Charles R. Goulding and Preeti Sulibhavi look at how GE will handle 3D printing during its corporate restructuring.
As previously covered in 2021, breaking up is hard to do, and GE is no exception. GE is breaking into three business segments. They are GE HealthCare, GE Aerospace, and GE Vernova, for their renewable energy, power, and digital services.
GE HealthCare has realized that both patients and doctors want quick and accurate diagnoses. 3D printing is a tool that can help automate healthcare processes such as routine scanning, abnormality detection, and identification of lesions and diseases. We have covered this topic as it relates to other leaders in the industry such as Siemens Healthineers and Varian Medical.
It also helps patients understand their condition and the need for treatment in a clearer way. For instance, GE Healthcare is helping physicians use data from ultrasounds to create 3D models of patients’ hearts and other organs before and after surgery to illustrate the treatment in a more understandable and relatable manner.
GE has also built the first European 3D Printing and Design Center in Uppsala, Sweden. This is a space where engineers and manufacturers can collaborate under one roof to develop and produce parts for healthcare equipment. The center opened in October 2017 and is the home of advanced 3D printing manufacturing technology such as metal and polymer printers and co-bots as well.
The aerospace industry has been using metal and polymer 3D printing and AM practices in recent years and making innovative strides as well. GE has been improving and developing its 3D printing capabilities. Last year, the company launched GE Additive, a business segment dedicated to supplying 3D printers, materials and engineering consulting services.
CFM Aviation, a joint venture between GE Aviation and Safran Aircraft Engines, developed and produced the LEAP engine, a complex 3D printed engine that is being used by Airbus and Boeing’s new fleet of narrow-body commercial airliners. The LEAP engine cuts fuel burn and emissions by 15 percent.

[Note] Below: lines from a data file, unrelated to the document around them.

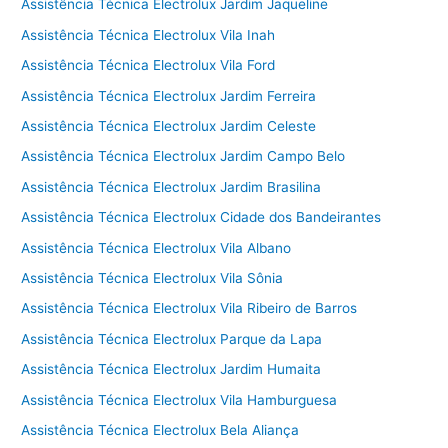
Assistência Técnica Electrolux Jardim Jaqueline
Assistência Técnica Electrolux Vila Inah
Assistência Técnica Electrolux Vila Ford
Assistência Técnica Electrolux Jardim Ferreira
Assistência Técnica Electrolux Jardim Celeste
Assistência Técnica Electrolux Jardim Campo Belo
Assistência Técnica Electrolux Jardim Brasilina
Assistência Técnica Electrolux Cidade dos Bandeirantes
Assistência Técnica Electrolux Vila Albano
Assistência Técnica Electrolux Vila Sônia
Assistência Técnica Electrolux Vila Ribeiro de Barros
Assistência Técnica Electrolux Parque da Lapa
Assistência Técnica Electrolux Jardim Humaita
Assistência Técnica Electrolux Vila Hamburguesa
Assistência Técnica Electrolux Bela Aliança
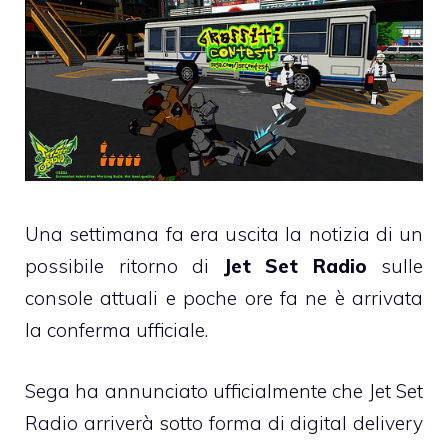
Una settimana fa era uscita la notizia di un
possibile ritorno di
Jet Set Radio
sulle
console attuali e poche ore fa ne è arrivata
la conferma ufficiale.
Sega ha annunciato ufficialmente che Jet Set
Radio arriverà sotto forma di digital delivery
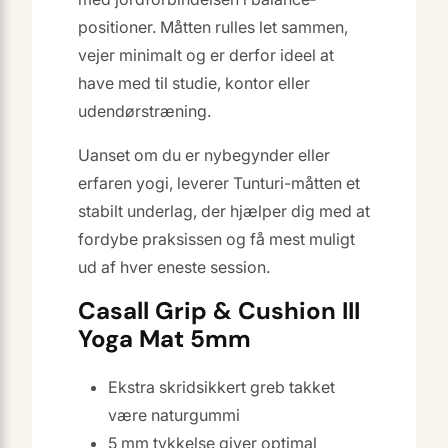
positioner. Måtten rulles let sammen,
vejer minimalt og er derfor ideel at
have med til studie, kontor eller
udendørstræning.
Uanset om du er nybegynder eller
erfaren yogi, leverer Tunturi-måtten et
stabilt underlag, der hjælper dig med at
fordybe praksissen og få mest muligt
ud af hver eneste session.
Casall Grip & Cushion III
Yoga Mat 5mm
Ekstra skridsikkert greb takket
være naturgummi
5 mm tykkelse giver optimal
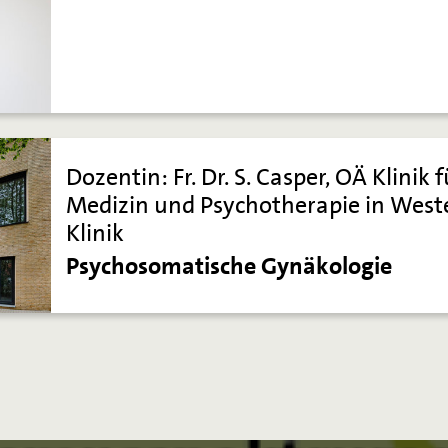
Dozentin: Fr. Dr. S. Casper, OÄ Klini
Medizin und Psychotherapie in Weste
Klinik
Psychosomatische Gynäkologie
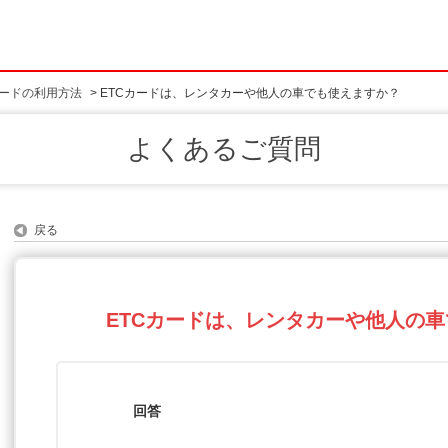
ードの利用方法
>
ETCカードは、レンタカーや他人の車でも使えますか？
よくあるご質問
戻る
ETCカードは、レンタカーや他人の
回答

GE’s energy business is comprised of several different companies that share the same commitment to energy transition and sustainable power. Vernova, the moniker derived from “verde,” which is Spanish for green and “novus,” or new in Latin, will essentially be the umbrella company for making turbines for power plants and wind farms.

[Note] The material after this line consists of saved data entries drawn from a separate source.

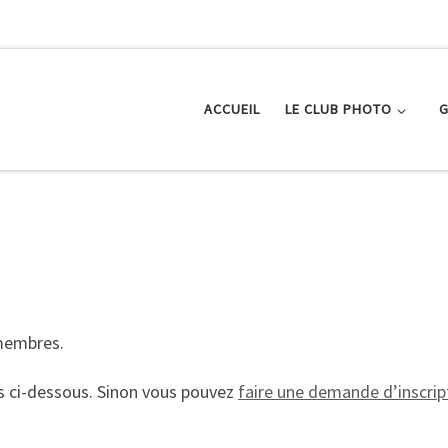
ACCUEIL
LE CLUB PHOTO
G
 membres.
s ci-dessous. Sinon vous pouvez
faire une demande d’inscript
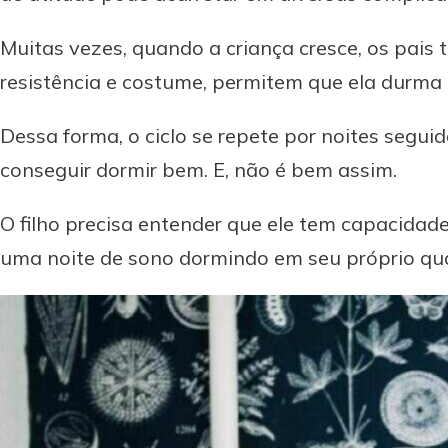
Muitas vezes, quando a criança cresce, os pais
resistência e costume, permitem que ela durm
Dessa forma, o ciclo se repete por noites segui
conseguir dormir bem. E, não é bem assim.
O filho precisa entender que ele tem capacidad
uma noite de sono dormindo em seu próprio qu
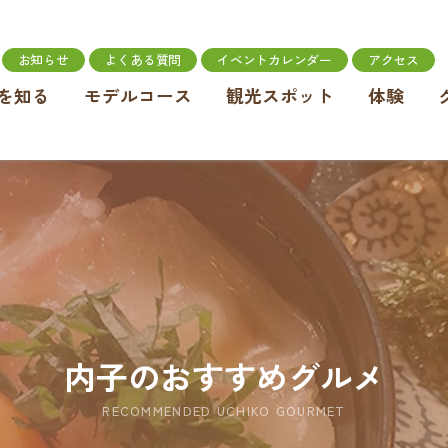
お知らせ
よくある質問
イベントカレンダー
アクセス
を知る
モデルコース
観光スポット
体験
内子のおすすめグルメ
RECOMMENDED UCHIKO GOURMET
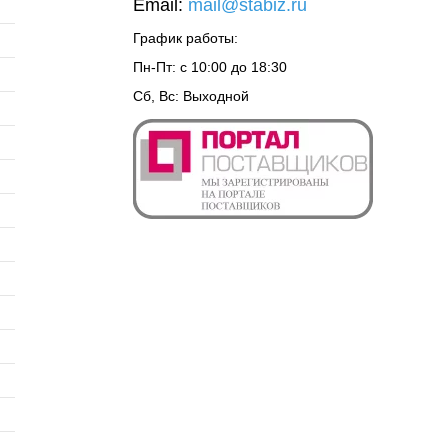
Email:
mail@stabiz.ru
График работы:
Пн-Пт: с 10:00 до 18:30
Сб, Вс: Выходной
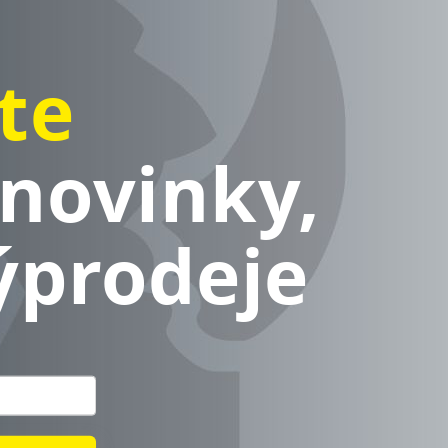
te
novinky,
ýprodeje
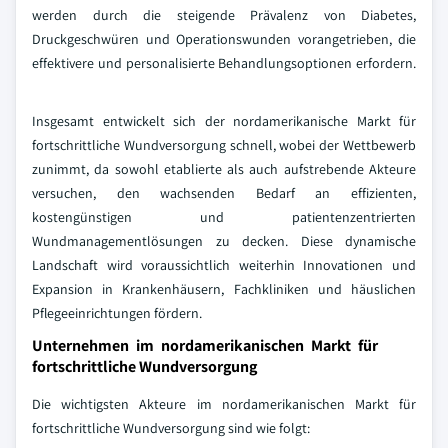
werden durch die steigende Prävalenz von Diabetes,
Druckgeschwüren und Operationswunden vorangetrieben, die
effektivere und personalisierte Behandlungsoptionen erfordern.
Insgesamt entwickelt sich der nordamerikanische Markt für
fortschrittliche Wundversorgung schnell, wobei der Wettbewerb
zunimmt, da sowohl etablierte als auch aufstrebende Akteure
versuchen, den wachsenden Bedarf an effizienten,
kostengünstigen und patientenzentrierten
Wundmanagementlösungen zu decken. Diese dynamische
Landschaft wird voraussichtlich weiterhin Innovationen und
Expansion in Krankenhäusern, Fachkliniken und häuslichen
Pflegeeinrichtungen fördern.
Unternehmen im nordamerikanischen Markt für
fortschrittliche Wundversorgung
Die wichtigsten Akteure im nordamerikanischen Markt für
fortschrittliche Wundversorgung sind wie folgt:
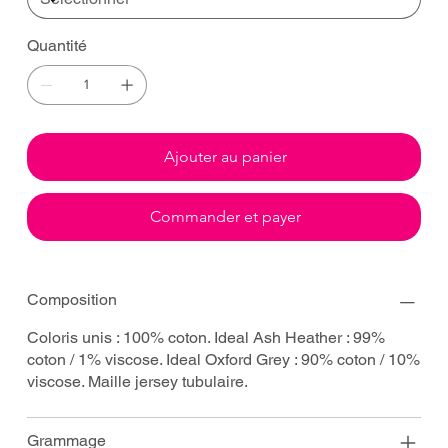
Quantité
Ajouter au panier
Commander et payer
Composition
Coloris unis : 100% coton. Ideal Ash Heather : 99%
coton / 1% viscose. Ideal Oxford Grey : 90% coton / 10%
viscose. Maille jersey tubulaire.
Grammage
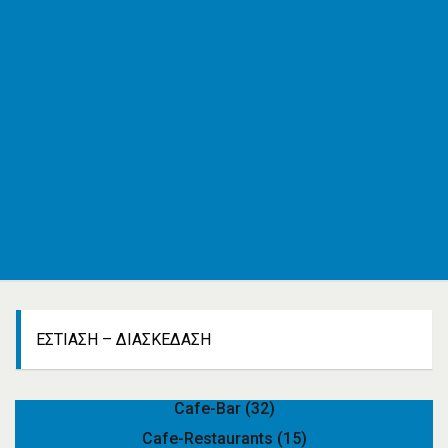
ΕΦΚΑ
AMKA
ΚΕΠ
ΟΑΣΑ
ΚΤΕΛ
Εφημερεύοντα φαρμακεία
Εφημερεύοντα νοσοκομεία
Δρομολόγια πλοίων
Καιρός
Δωρεάν καταχώρηση
Κατασκευή e-shop&website
Επικοινωνία
ΕΣΤΊΑΣΗ – ΔΙΑΣΚΈΔΑΣΗ
Cafe-Bar
(32)
Cafe-Restaurants
(15)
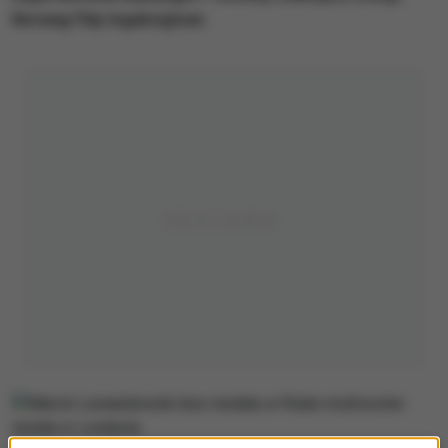
Norweg Filip Ingebrigtsen.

As pictured above at GE’s R&D facility, COBOD’s founder and CEO, Henrik Lund-Nielsen, stands in front of the BOD2 3D printer that is capable of 3D printing real concrete structures up to three stories tall.
The Research & Development Tax Credit
The now permanent Research and Development (R&D) Tax Credit is available for companies developing new or improved products, processes and/or software.
3D printing can help boost a company’s R&D Tax Credits. Wages for technical employees creating, testing and revising 3D printed prototypes can be included as a percentage of eligible time spent for the R&D Tax Credit. Similarly, when used as a method of improving a process, time spent integrating 3D printing hardware and software counts as an eligible activity. Lastly, when used for modeling and preproduction, the costs of filaments consumed during the development process may also be recovered.
Whether it is used for creating and testing prototypes or for final production, 3D printing is a great indicator that R&D Credit eligible activities are taking place. Companies implementing this technology at any point should consider taking advantage of R&D Tax Credits.
Conclusion
GE is divesting its business, but getting more focused at the same time. It is honing in on emerging trends and innovative technologies. All three of its new business segments are heavily invested in 3D printing.